The entries are to be reproduced word for word, with all images left out.

[Page images and extracted text]

= = = = = = =

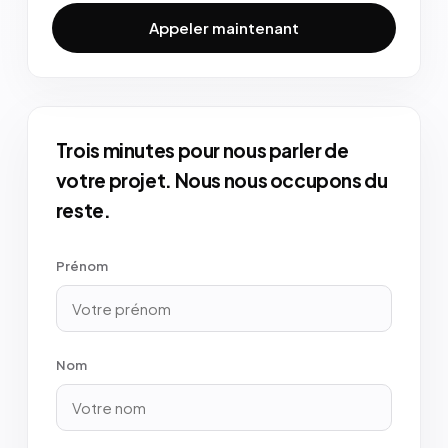
Appeler maintenant
Trois minutes pour nous parler de
votre projet. Nous nous occupons du
reste.
Prénom
Nom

= = = = = = =

**WRITTEN SOLUTION**
Appeler maintenant
Trois minutes pour nous parler de
votre projet. Nous nous occupons du
reste.
Prénom
Nom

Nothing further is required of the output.